# Water Locations



## fofeg101 (Jun 3, 2011)

Members contribute some great Wild camping locations but my experience thus far is finding water is harder than finding an over night stop over, could we all look out for easy places to get water also?


----------



## Guest (Jun 3, 2011)

Hi Guys,
never ever had any problem in finding water either in the UK or mainland Europe.
Now we are 3 weeks into our European tour through France, Spain and now Portugal for the last few days and again no problem in finding water.
Now been on a campsite for nearly 2 years except to meet a relation who just happend to be caravaning in France last year.
Look out for small village taps, founts or at worst toilets or cemetaries. last resort a garage!


----------



## diggdeep (Jun 3, 2011)

*water*

in u.k church yards or garages all ways have water we had no pro wild camping all time


----------



## jayeastanglia (Jun 5, 2011)

also try a local farm some can be friendly and tell you a nice quiet spot to park for a night or 2


----------



## Deleted member 775 (Jun 5, 2011)

water is so easy to find as most if not all service stations have a tap or machine for air and water . we always used those, we used to fill the tank up for washing and the like  and then after filling the tank we filled some pop bottles to use for drinking and boiling for hot drinks. if you dont want to just drive in and only use the water then put some fuel in the van at the same time , some fill there water tank up befor leaving hove for the weekend ,but a better way is wait untill you are near your destination pull in to a service station an fill up with water ,saves lugging all that weight with you whilest traveling ,and it will save a small amount of fuel to boot


----------



## Campervanman (Jul 8, 2011)

I'm having a heck of a job finding a water tap in Newhaven today...  Another good place is an Allotment. I found both an Allotment and Cemetery but you have to go through a bit of a posh housing estate to get to both. Bad parking on road too. I think I need a sea water purifying device.


----------



## vwalan (Jul 8, 2011)

if you have a 10 litre container .just knock any door of a house or sa shop etc nob ody will object. just dont be greedy. 
get one then try again round ther corner. .you may finf when chatting to the people they let you have asmuch as you want .
cant you find a public toilet with a tap.  
works for me if i need to really get water. 
cheers alan.
must be a boat yard or marina there i,m sure. 
did you ask at a garage.


----------



## kimbowbill (Jul 8, 2011)

spent 5 wks in the Highlands of Scotland, never had any problem getting water, :wave:


----------



## Mastodon (Jul 8, 2011)

kimbowbill said:


> spent 5 wks in the Highlands of Scotland, never had any problem getting water, :wave:



I've often thought of fitting a water catcher on my roof...


----------



## kimbowbill (Jul 8, 2011)

Mastodon said:


> I've often thought of fitting a water catcher on my roof...


 
mobile swimming pool lol


----------



## Campervanman (Jul 8, 2011)

Yep! There is a Sainsburys petrol station where we used to get water as there is a handy tap round the side of the building... but now switched off. I sat and watched cars filling up with liquid gold (petrol) and went back to fill up from the rad water flexi pipe (only for toilet rinse) found this to be dry too... but saw later that you have to put in 20pence for it to flow! buggah that!
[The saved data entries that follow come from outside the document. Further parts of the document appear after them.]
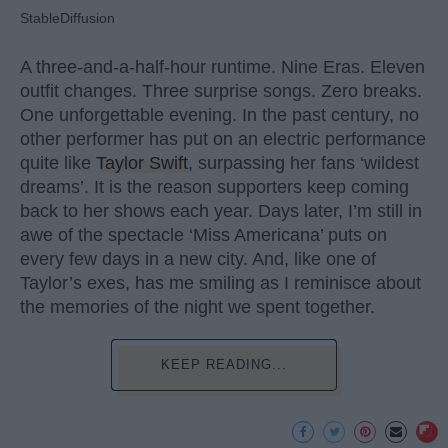
StableDiffusion
A three-and-a-half-hour runtime. Nine Eras. Eleven
outfit changes. Three surprise songs. Zero breaks.
One unforgettable evening. In the past century, no
other performer has put on an electric performance
quite like
Taylor Swift
, surpassing her fans ‘wildest
dreams’. It is the reason supporters keep coming
back to her shows each year. Days later, I’m still in
awe of the spectacle ‘Miss Americana’ puts on
every few days in a new city. And, like one of
Taylor’s exes, has me smiling as I reminisce about
the memories of the night we spent together.
KEEP READING...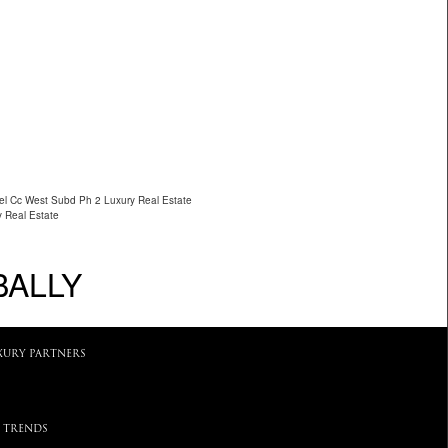
cel Cc West Subd Ph 2 Luxury Real Estate
y Real Estate
BALLY
XURY PARTNERS
 TRENDS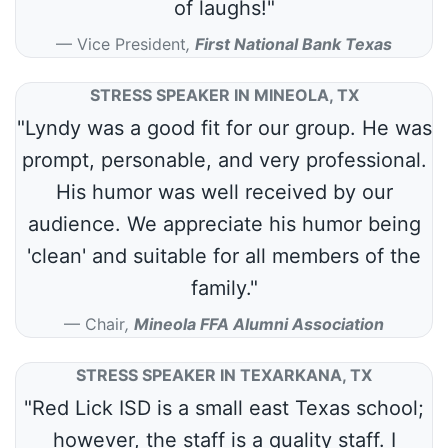
of laughs!"
Vice President
,
First National Bank Texas
STRESS SPEAKER IN MINEOLA, TX
"Lyndy was a good fit for our group. He was
prompt, personable, and very professional.
His humor was well received by our
audience. We appreciate his humor being
'clean' and suitable for all members of the
family."
Chair
,
Mineola FFA Alumni Association
STRESS SPEAKER IN TEXARKANA, TX
"Red Lick ISD is a small east Texas school;
however, the staff is a quality staff. I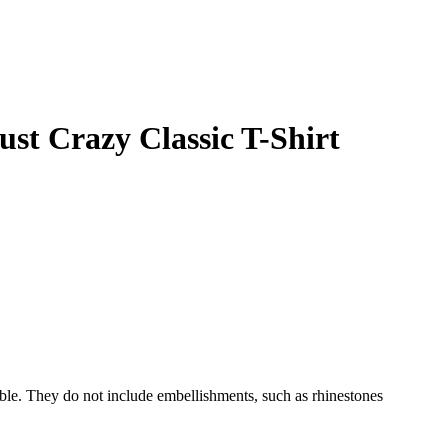
Just Crazy
Classic T-Shirt
able. They do not include embellishments, such as rhinestones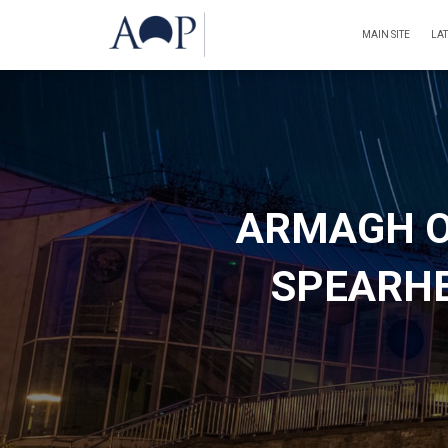
MAIN SITE
LA
ARMAGH O
SPEARHE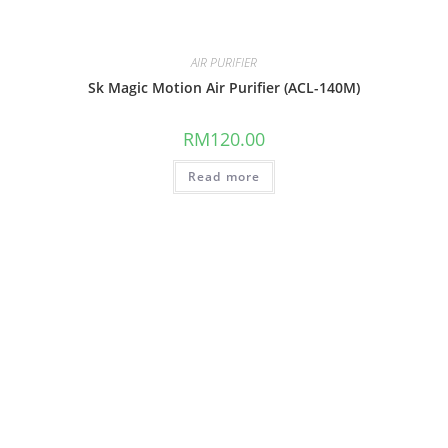
AIR PURIFIER
Sk Magic Motion Air Purifier (ACL-140M)
RM
120.00
Read more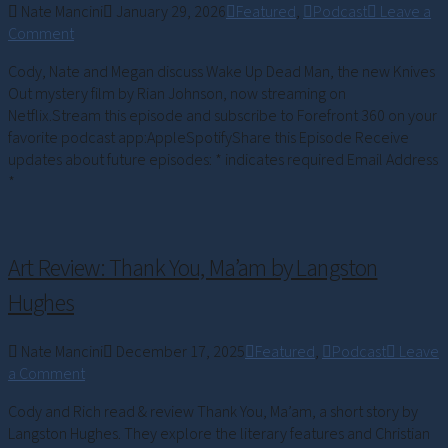
Nate Mancini
January 29, 2026
Featured
,
Podcast
Leave a
Comment
Cody, Nate and Megan discuss Wake Up Dead Man, the new Knives
Out mystery film by Rian Johnson, now streaming on
Netflix.Stream this episode and subscribe to Forefront 360 on your
favorite podcast app:AppleSpotifyShare this Episode Receive
updates about future episodes: * indicates required Email Address
*
Art Review: Thank You, Ma’am by Langston
Hughes
Nate Mancini
December 17, 2025
Featured
,
Podcast
Leave
a Comment
Cody and Rich read & review Thank You, Ma’am, a short story by
Langston Hughes. They explore the literary features and Christian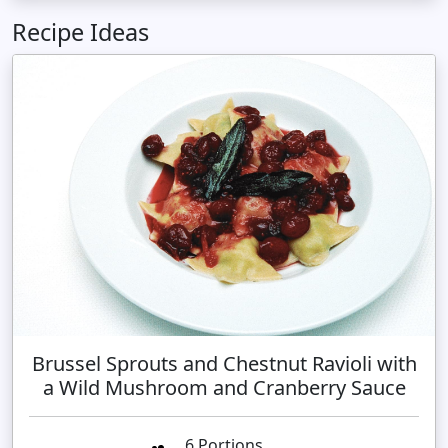
Recipe Ideas
Brussel Sprouts and Chestnut Ravioli with
a Wild Mushroom and Cranberry Sauce
6 Portions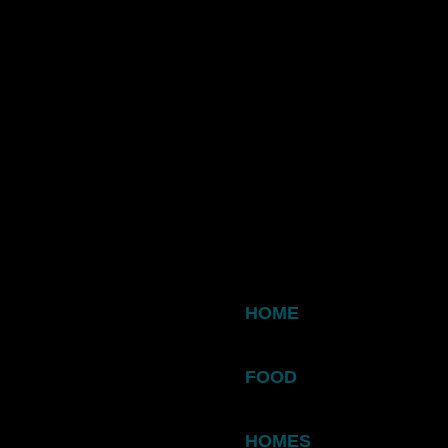
HOME
FOOD
HOMES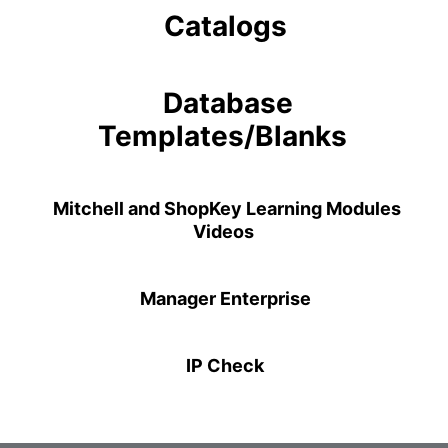
Catalogs
Database
Templates/Blanks
Mitchell and ShopKey Learning Modules
Videos
Manager Enterprise
IP Check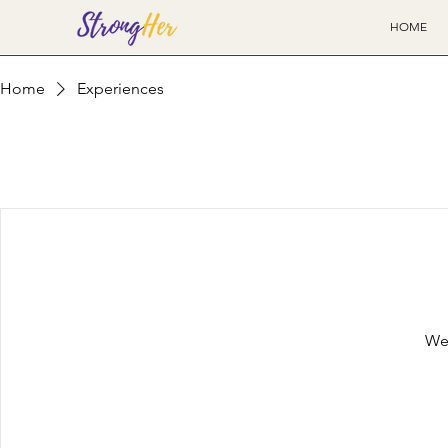
HOME
Home
Experiences
We'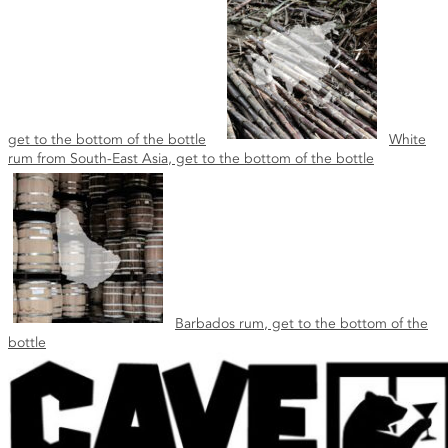
get to the bottom of the bottle
White
rum from South-East Asia, get to the bottom of the bottle
Barbados rum, get to the bottom of the
bottle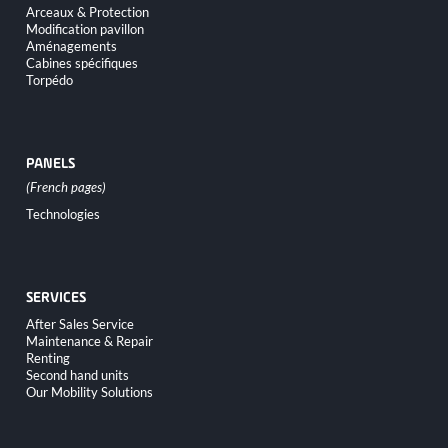
Arceaux & Protection
Modification pavillon
Aménagements
Cabines spécifiques
Torpédo
PANELS
Skip
Technologies
navigation
SERVICES
Skip
After Sales Service
navigation
Maintenance & Repair
Renting
Second hand units
Our Mobility Solutions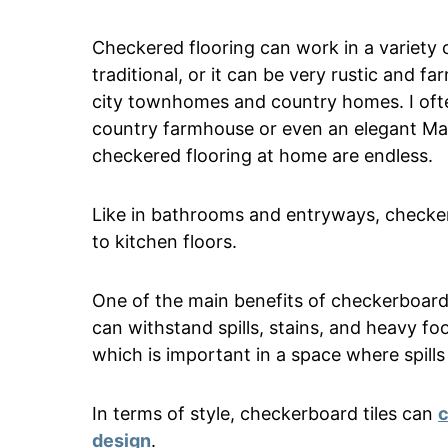
Checkered flooring can work in a variety 
traditional, or it can be very rustic and f
city townhomes and country homes. I ofte
country farmhouse or even an elegant Man
checkered flooring at home are endless.
Like in bathrooms and entryways, checkerb
to kitchen floors.
One of the main benefits of checkerboard t
can withstand spills, stains, and heavy foo
which is important in a space where spil
In terms of style, checkerboard tiles can
c
design
.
Also found a public loo, but the only tap is the all in one soap, water, drier anti vandal thing. That would take ages to fill up a sizeable container.

Plenty of marinas of course... but no courage to go and ask, bit like asking at a proper camp site for a fill up.
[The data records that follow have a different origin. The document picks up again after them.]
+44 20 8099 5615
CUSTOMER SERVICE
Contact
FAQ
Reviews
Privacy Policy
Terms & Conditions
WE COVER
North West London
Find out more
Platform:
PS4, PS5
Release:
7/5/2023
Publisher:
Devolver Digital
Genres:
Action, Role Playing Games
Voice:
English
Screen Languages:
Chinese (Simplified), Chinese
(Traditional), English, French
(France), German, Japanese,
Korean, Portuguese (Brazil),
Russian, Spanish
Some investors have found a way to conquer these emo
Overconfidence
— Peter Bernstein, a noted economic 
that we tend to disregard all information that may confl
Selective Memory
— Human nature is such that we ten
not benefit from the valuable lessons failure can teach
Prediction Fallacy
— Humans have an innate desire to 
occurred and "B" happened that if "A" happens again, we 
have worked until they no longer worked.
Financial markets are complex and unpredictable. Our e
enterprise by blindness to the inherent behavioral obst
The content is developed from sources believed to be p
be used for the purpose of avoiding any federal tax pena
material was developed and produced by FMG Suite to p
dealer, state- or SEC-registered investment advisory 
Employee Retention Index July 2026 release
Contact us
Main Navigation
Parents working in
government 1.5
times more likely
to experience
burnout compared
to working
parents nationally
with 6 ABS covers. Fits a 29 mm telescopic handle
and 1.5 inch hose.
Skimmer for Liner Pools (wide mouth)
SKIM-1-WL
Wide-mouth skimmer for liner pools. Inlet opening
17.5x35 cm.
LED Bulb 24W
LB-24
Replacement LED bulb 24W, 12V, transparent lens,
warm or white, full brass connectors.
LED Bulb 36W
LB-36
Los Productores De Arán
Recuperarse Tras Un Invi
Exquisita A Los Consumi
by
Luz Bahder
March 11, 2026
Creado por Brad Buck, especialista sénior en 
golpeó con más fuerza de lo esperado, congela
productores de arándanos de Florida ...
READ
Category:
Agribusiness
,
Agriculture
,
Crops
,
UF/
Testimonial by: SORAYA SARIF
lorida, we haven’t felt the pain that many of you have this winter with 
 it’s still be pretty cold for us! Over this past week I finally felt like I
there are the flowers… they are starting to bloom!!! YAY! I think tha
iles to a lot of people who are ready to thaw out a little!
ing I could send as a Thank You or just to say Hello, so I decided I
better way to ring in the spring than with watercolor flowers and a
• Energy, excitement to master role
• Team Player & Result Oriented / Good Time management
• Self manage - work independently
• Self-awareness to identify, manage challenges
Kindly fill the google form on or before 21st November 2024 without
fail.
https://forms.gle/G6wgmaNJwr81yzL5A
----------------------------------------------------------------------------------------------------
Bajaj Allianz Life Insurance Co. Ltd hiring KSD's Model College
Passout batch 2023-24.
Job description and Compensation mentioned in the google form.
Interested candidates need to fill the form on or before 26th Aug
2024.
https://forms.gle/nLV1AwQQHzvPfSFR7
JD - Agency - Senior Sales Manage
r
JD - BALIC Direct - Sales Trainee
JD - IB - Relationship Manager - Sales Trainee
I thought that councils have to abide by an ancient by law that states a drinking water tap must be available for use... anyone know about this?


----------



## fofeg101 (Jul 8, 2011)

Campervanman said:


> "but no courage to go and ask, bit like asking at a proper camp site for a fill up.


Ditto - I have the same problem, I haven't got the bare faced cheek to just knock on a door and ask "Can I have 30 gallons of your metered water please, and is it OK to walk through your house with my muddy boots on?". As for Farmers, I live in the country and I know the Farmers around here, they don't even like you setting foot on their land, and asking for free water would result in running back down their drive with an @rse full of bird shot.


----------



## vwalan (Jul 8, 2011)

hi ,we usually do have a few of those big plastic butts in the back. i,m collecting water in them now .soon drips off the roof of truck in a rain storm. i use it at home for toilet swilling .saves water through the metre. two winters ago it rained that much in portugal we never turned a tap to fill up for 7 weeks . collected water off the roof and used a few fonts. 
in uk just ask a house shop pub. garage . if you dont ask you dont get. always try the water before filling with fuel .if no water then get fuel somewhere else. 
but ask 10ltrs nobody refuses . tell them what its for if they seem friendly. what about sports centers or kiddies park .they normally have a fountain for drinking water. 
have considered a tube off the gutter into the tank ,but you cant check it like if it drips into a tub. sometimes it can be sandy . like sahara rain. not good for putting in tank then. 
20p isnt the world if needed. we never normally buy drinking water . use the tank . do have a safari filter but hardly ever use it.


----------



## Campervanman (Jul 8, 2011)

Some good ideas Alan and thanks for them! I dont fancy venturing into kiddies play parks unless I have my own kiddies with me, sadly they are grown up now and no grand kids on the horizon yet to take with me, I'd just feel too uncomfy getting water from there. 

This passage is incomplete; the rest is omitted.